Fig. 7.

TGFB2-AS1 reverses breast cancer cell stemness. (A) GSEA of microarray profiles from MDA-231 with TGFB2-AS1 knockdown matching with stem cell activated gene set. (B) Heat-map representation of up-regulated genes relating mammalian embryonic stem cell pluripotency from IPA pathway analysis in TGFB2-AS1 knockdown group and control group. The orange color scales represent up-regulated genes, and the blue color scales represent down-regulated genes. (C) Schematic view of SMARCA4 occupancy on locus of SOX2 from ChIP-seq in MDA-231 cells with TGFB2-AS1 knockdown. Blue indicates siNC group and pink indicates siB2-AS1 group.

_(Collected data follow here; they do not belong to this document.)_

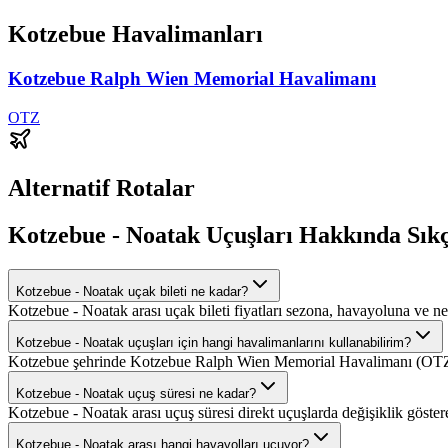
Kotzebue Havalimanları
Kotzebue Ralph Wien Memorial Havalimanı
OTZ
Alternatif Rotalar
Kotzebue - Noatak Uçuşları Hakkında Sıkç
Kotzebue - Noatak uçak bileti ne kadar?
Kotzebue - Noatak arası uçak bileti fiyatları sezona, havayoluna ve ne
Kotzebue - Noatak uçuşları için hangi havalimanlarını kullanabilirim?
Kotzebue şehrinde Kotzebue Ralph Wien Memorial Havalimanı (OTZ),
Kotzebue - Noatak uçuş süresi ne kadar?
Kotzebue - Noatak arası uçuş süresi direkt uçuşlarda değişiklik göstere
Kotzebue - Noatak arası hangi havayolları uçuyor?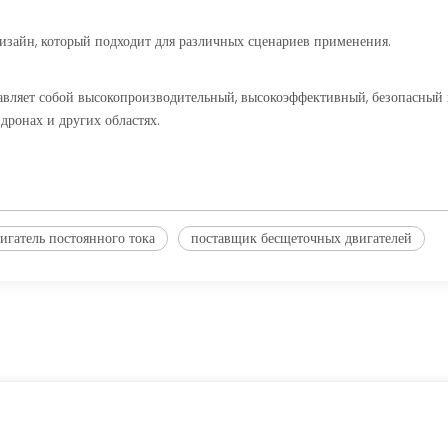
изайн, который подходит для различных сценариев применения.
авляет собой высокопроизводительный, высокоэффективный, безопасный 
дронах и других областях.
игатель постоянного тока
поставщик бесщеточных двигателей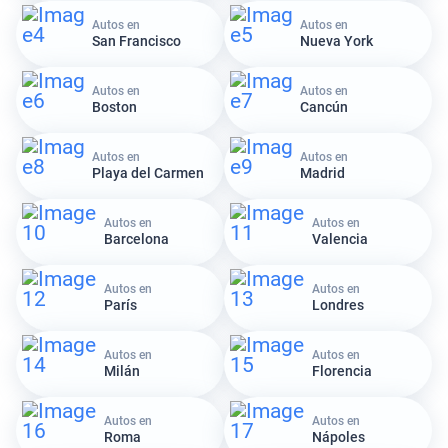
Autos en
Autos en
San Francisco
Nueva York
Autos en
Autos en
Boston
Cancún
Autos en
Autos en
Playa del Carmen
Madrid
Autos en
Autos en
Barcelona
Valencia
Autos en
Autos en
París
Londres
Autos en
Autos en
Milán
Florencia
Autos en
Autos en
Roma
Nápoles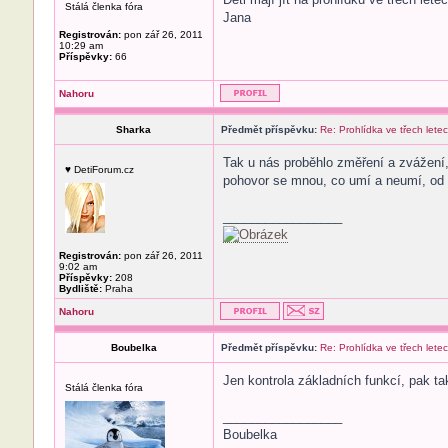
Stálá členka fóra
Jana
Registrován:
pon zář 26, 2011
10:29 am
Příspěvky:
66
Nahoru
Sharka
Předmět příspěvku:
Re: Prohlídka ve třech lete
Tak u nás proběhlo změření a zvážení, 
♥ DetiForum.cz
pohovor se mnou, co umí a neumí, od kd
_________________
Registrován:
pon zář 26, 2011
9:02 am
Příspěvky:
208
Bydliště:
Praha
Nahoru
Boubelka
Předmět příspěvku:
Re: Prohlídka ve třech lete
Jen kontrola základních funkcí, pak ta
Stálá členka fóra
_________________
Boubelka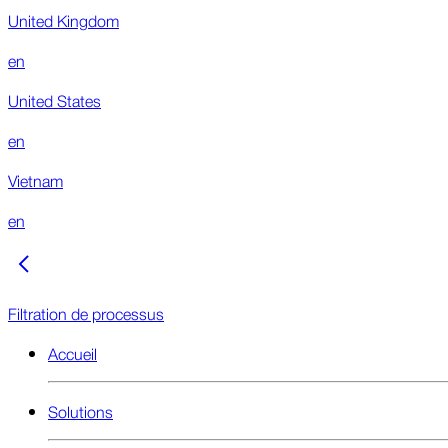
United Kingdom
en
United States
en
Vietnam
en
Filtration de processus
Accueil
Solutions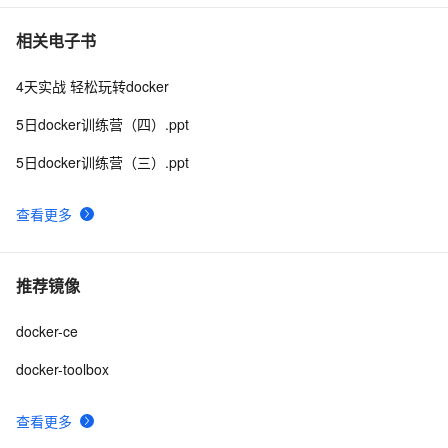
相关电子书
4天实战 轻松玩转docker
5日docker训练营（四）.ppt
5日docker训练营（三）.ppt
查看更多
推荐镜像
docker-ce
docker-toolbox
查看更多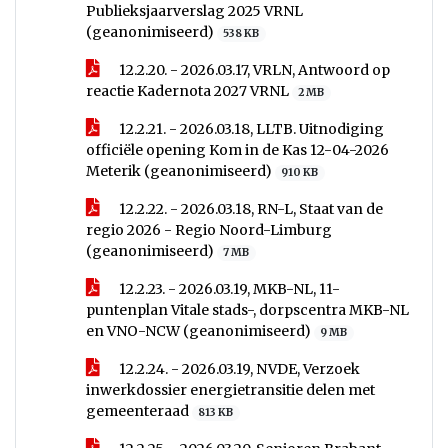
Publieksjaarverslag 2025 VRNL
(geanonimiseerd)
538 KB
12.2.20. - 2026.03.17, VRLN, Antwoord op
reactie Kadernota 2027 VRNL
2 MB
12.2.21. - 2026.03.18, LLTB. Uitnodiging
officiële opening Kom in de Kas 12-04-2026
Meterik (geanonimiseerd)
910 KB
12.2.22. - 2026.03.18, RN-L, Staat van de
regio 2026 - Regio Noord-Limburg
(geanonimiseerd)
7 MB
12.2.23. - 2026.03.19, MKB-NL, 11-
puntenplan Vitale stads-, dorpscentra MKB-NL
en VNO-NCW (geanonimiseerd)
9 MB
12.2.24. - 2026.03.19, NVDE, Verzoek
inwerkdossier energietransitie delen met
gemeenteraad
813 KB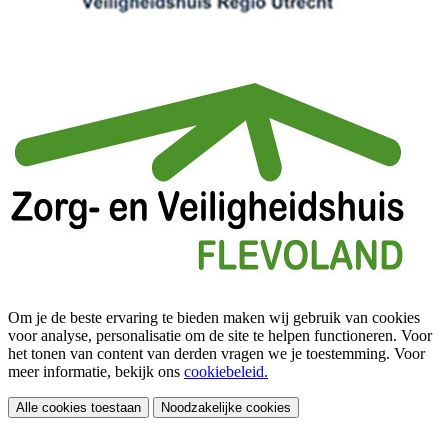
Om je de beste ervaring te bieden maken wij gebruik van cookies
voor analyse, personalisatie om de site te helpen functioneren. Voor
het tonen van content van derden vragen we je toestemming. Voor
meer informatie, bekijk ons
cookiebeleid.
Alle cookies toestaan
Noodzakelijke cookies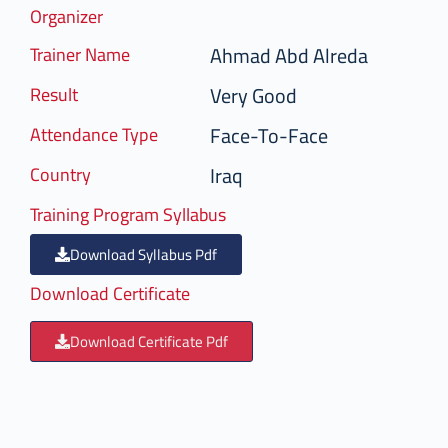
Organizer
Ahmad Abd Alreda
Trainer Name
Very Good
Result
Face-To-Face
Attendance Type
Iraq
Country
Training Program Syllabus
Download Syllabus Pdf
Download Certificate
Download Certificate Pdf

H3K4Me3 and H3K27Ac histone mark were displayed on seven cell lines from ENCODE, on the layered H3K4Me3 and the layered H3K27Ac tracks respectively. Each color represents one cell line. (D) ChIP-qPCR shows the binding efficiency of SMARCA4 to the SOX2 using primer in MDA-231 cells with TGFB2-AS1 knockdown. The red arrow indicates the target fragment. (E and F) ChIP-qPCR shows the H3K4me3 and H3K27Ac efficient occupancy on the SOX2 promoter region in MDA-231 cells with TGFB2-AS1 knockdown. The mRNA and protein expression of SOX2 and NANOG in MDA-231 cells after transfected with siAS1 in (G) LM2 cells overexpressed TGFB2-AS1 in (H) and in MDA-231 cells and LM2 cells (I). Error bars represent mean ± SD (n = 3). Statistical significance was assessed using 2-tailed Student’s t test. *P < 0.05. **P < 0.01. ***P < 0.001.